AVAILABLE DATA
=-=-=-=-=

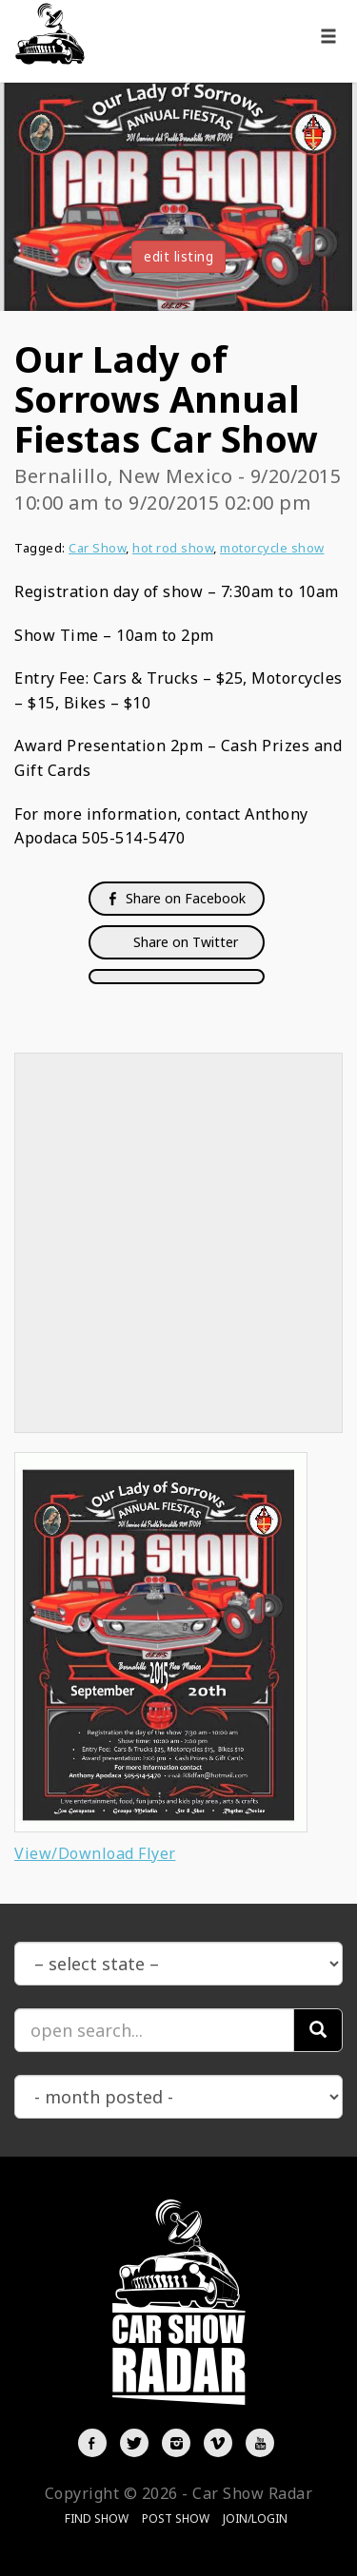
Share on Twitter (183, 942)
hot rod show (172, 547)
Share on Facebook (177, 898)
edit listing (178, 256)
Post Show (175, 2518)
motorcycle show (272, 547)
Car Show (97, 547)
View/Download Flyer (95, 1853)
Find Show (97, 2518)
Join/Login (255, 2518)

=-=-=-=-=

TASK DESCRIPTION
What you return should be only the lines from the line containing "Share on Facebook (177, 898)" through the end of the material above, reproduced exactly, first and last included.

REPLY TO THE TASK
Share on Facebook (177, 898)
edit listing (178, 256)
Post Show (175, 2518)
motorcycle show (272, 547)
Car Show (97, 547)
View/Download Flyer (95, 1853)
Find Show (97, 2518)
Join/Login (255, 2518)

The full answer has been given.